O USOPC disse num e-mail para grupos olímpicos e partes interessadas na terça-feira que os líderes tinham “participado numa série de conversas respeitosas e construtivas” com líderes federais após a ordem executiva de fevereiro do Presidente Donald Trump que visava “proteger as oportunidades para mulheres e raparigas competirem em desportos seguros e justos”.
“Sob a administração Trump, defenderemos a orgulhosa tradição das atletas femininas e não permitiremos que homens batam, firam e enganem as nossas mulheres e as nossas raparigas”, disse Trump ao assinar a ordem. “De agora em diante, os desportos femininos serão apenas para mulheres.”
“Como uma organização com carta federal, temos a obrigação de cumprir as expectativas federais”, disse o USOPC no seu e-mail esta semana.
O comité disse que atualizou as suas políticas para garantir “ambientes de competição justos e seguros para as mulheres”.
Todos os órgãos governamentais olímpicos nacionais serão obrigados a atualizar as suas regras de acordo com a nova orientação, disse o comité nacional.
A decisão atraiu críticas de defensores da permissão para que homens que se identificam como mulheres compitam em eventos desportivos femininos.

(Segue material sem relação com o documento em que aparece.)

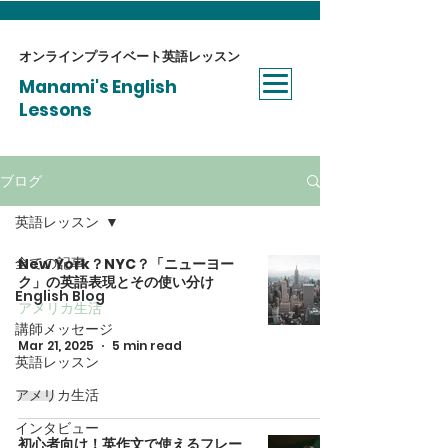
オンラインプライベート​英語レッスン
Manami's English
Lessons
ブログ
英語レッスン
全ての記事
New York？NYC？「ニューヨー
ク」の英語表現とその使い分け
English Blog
アメリカ生活
講師メッセージ
Mar 21, 2025
5 min read
英語レッスン
アメリカ生活
インタビュー
初心者向け！英作文で使えるフレー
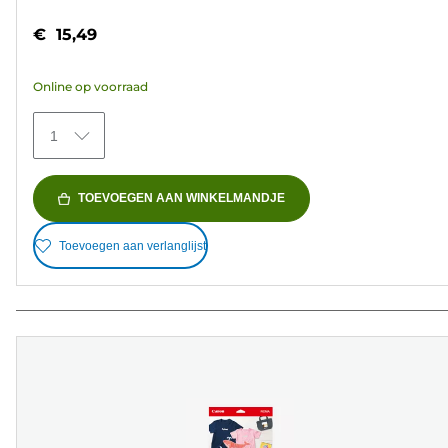
van
€ 15,49
de
5
Online op voorraad
sterren.
434
1
beoordelingen
TOEVOEGEN AAN WINKELMANDJE
Toevoegen aan verlanglijst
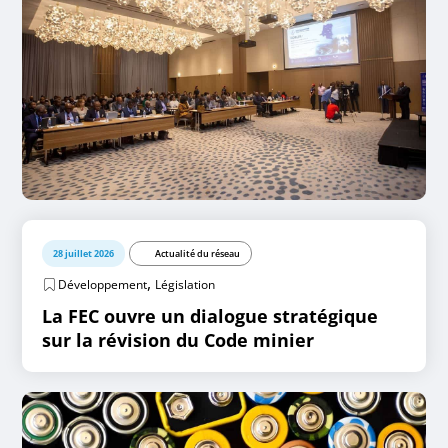
28 juillet 2026
Actualité du réseau
,
Développement
Législation
La FEC ouvre un dialogue stratégique
sur la révision du Code minier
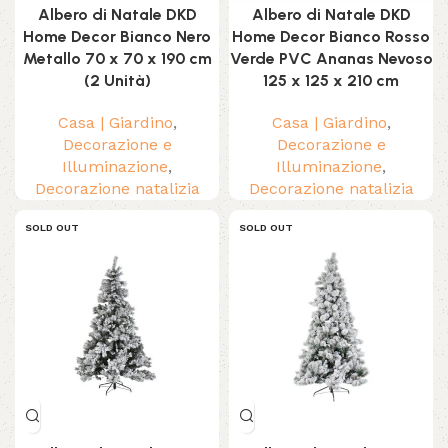
Albero di Natale DKD
Albero di Natale DKD
Home Decor Bianco Nero
Home Decor Bianco Rosso
Metallo 70 x 70 x 190 cm
Verde PVC Ananas Nevoso
(2 Unità)
125 x 125 x 210 cm
Casa | Giardino
,
Casa | Giardino
,
Decorazione e
Decorazione e
Illuminazione
,
Illuminazione
,
Decorazione natalizia
Decorazione natalizia
SOLD OUT
SOLD OUT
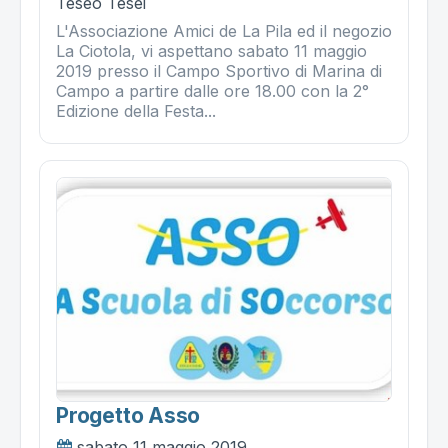
Teseo Tesei
L'Associazione Amici de La Pila ed il negozio
La Ciotola, vi aspettano sabato 11 maggio
2019 presso il Campo Sportivo di Marina di
Campo a partire dalle ore 18.00 con la 2°
Edizione della Festa...
Progetto Asso
sabato 11 maggio 2019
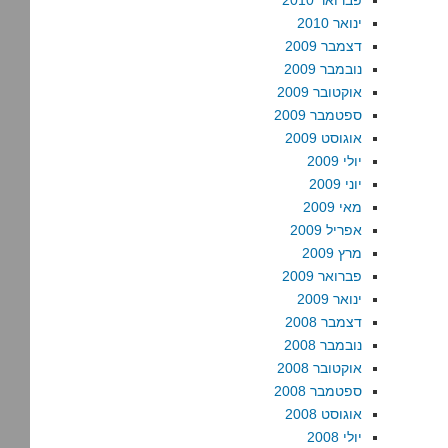
פברואר 2010
ינואר 2010
דצמבר 2009
נובמבר 2009
אוקטובר 2009
ספטמבר 2009
אוגוסט 2009
יולי 2009
יוני 2009
מאי 2009
אפריל 2009
מרץ 2009
פברואר 2009
ינואר 2009
דצמבר 2008
נובמבר 2008
אוקטובר 2008
ספטמבר 2008
אוגוסט 2008
יולי 2008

O National Women’s Law Center descreveu a medida como um “esforço cruel” para bloquear homens de competições femininas.
Trump tinha prometido anteriormente que a sua ordem executiva de fevereiro bloquearia a participação de homens em desportos olímpicos femininos em 2028, quando os Jogos Olímpicos de Verão serão realizados em Los Angeles.
“Simplesmente não vamos deixar que isso aconteça”, disse o presidente ao assinar a medida.

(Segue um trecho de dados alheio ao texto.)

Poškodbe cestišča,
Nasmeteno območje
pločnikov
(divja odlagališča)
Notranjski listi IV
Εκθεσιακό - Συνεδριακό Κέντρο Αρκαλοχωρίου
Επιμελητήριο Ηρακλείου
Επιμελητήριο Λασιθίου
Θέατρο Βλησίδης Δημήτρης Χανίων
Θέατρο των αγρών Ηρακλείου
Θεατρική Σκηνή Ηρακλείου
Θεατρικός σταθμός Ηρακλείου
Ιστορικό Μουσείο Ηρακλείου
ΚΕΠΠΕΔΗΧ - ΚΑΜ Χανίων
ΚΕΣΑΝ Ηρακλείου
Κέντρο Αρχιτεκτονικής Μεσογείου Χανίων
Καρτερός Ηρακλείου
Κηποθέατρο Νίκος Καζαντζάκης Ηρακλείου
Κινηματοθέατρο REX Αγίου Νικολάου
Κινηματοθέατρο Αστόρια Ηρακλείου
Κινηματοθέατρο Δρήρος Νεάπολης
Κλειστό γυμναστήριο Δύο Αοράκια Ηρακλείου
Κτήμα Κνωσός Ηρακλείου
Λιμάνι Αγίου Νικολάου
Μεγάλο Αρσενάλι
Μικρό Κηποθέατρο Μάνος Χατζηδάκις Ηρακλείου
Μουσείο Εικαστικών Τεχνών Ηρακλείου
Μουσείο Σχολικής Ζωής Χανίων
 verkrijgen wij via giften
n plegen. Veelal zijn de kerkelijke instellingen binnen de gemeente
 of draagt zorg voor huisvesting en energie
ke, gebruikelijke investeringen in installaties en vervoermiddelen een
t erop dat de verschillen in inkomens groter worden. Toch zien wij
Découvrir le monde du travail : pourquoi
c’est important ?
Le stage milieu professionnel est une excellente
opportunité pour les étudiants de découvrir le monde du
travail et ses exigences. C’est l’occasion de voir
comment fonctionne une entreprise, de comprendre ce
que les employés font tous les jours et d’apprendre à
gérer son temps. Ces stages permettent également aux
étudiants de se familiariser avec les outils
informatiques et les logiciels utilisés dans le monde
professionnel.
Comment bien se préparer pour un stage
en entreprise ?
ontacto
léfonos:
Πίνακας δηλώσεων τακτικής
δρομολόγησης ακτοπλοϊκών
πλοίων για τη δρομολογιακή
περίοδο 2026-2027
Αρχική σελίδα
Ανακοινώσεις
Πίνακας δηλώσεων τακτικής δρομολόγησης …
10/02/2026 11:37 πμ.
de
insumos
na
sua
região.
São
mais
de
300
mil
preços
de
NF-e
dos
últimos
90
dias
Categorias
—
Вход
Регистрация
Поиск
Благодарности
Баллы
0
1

A administração Trump adotou uma abordagem agressiva para reverter anos de políticas transgénero em todo o país. Em maio, por exemplo, a Casa Branca lançou um inquérito sobre hospitais que forneceram medicamentos transgénero e realizaram cirurgias transgénero em menores.
A administração em abril também orientou os Institutos Nacionais de Saúde dos EUA a iniciar uma iniciativa de pesquisa para estudar o “arrependimento” entre indivíduos que se submetem aos chamados tratamentos de transição de género.
Os bispos dos EUA no início deste ano elogiaram os esforços de Trump para manter os homens fora dos desportos femininos. A liderança católica nos últimos anos tornou-se cada vez mais crítica à ideologia transgénero, com o Papa Francisco em 2023 a descrever o transgenerismo como “uma das colonizações ideológicas mais perigosas” dos dias atuais.
Autoridades republicanas foram igualmente energizadas pelas medidas da administração Trump sobre o transgenerismo. Na terça-feira, numerosos procuradores-gerais exigiram que a National Collegiate Athletic Association “restaure os recordes, títulos, prémios e reconhecimentos legitimamente conquistados por atletas femininas de topo” que foram retirados por homens autorizados a competir em ligas femininas.
“Estas mulheres campeãs conquistaram esses recordes. Elas treinaram, competiram e venceram, apenas para terem as suas vitórias roubadas por atletas masculinos”, disse o Procurador-Geral do Missouri, Andrew Bailey, num comunicado de imprensa.
“A realidade biológica importa”, disse o procurador, descrevendo homens a competir contra mulheres como “uma grave injustiça” que “mina a integridade dos desportos femininos”.
O Supremo Tribunal dos EUA, entretanto, disse no início deste mês que durante o seu próximo mandato considerará dois casos que abordam se os estados podem ou não proibir homens de participar em ligas desportivas femininas.
Ambos os casos surgiram de processos judiciais movidos por jovens homens que se identificam como mulheres e que processaram Idaho e West Virginia pelas suas respetivas proibições de rapazes competirem em desportos de raparigas.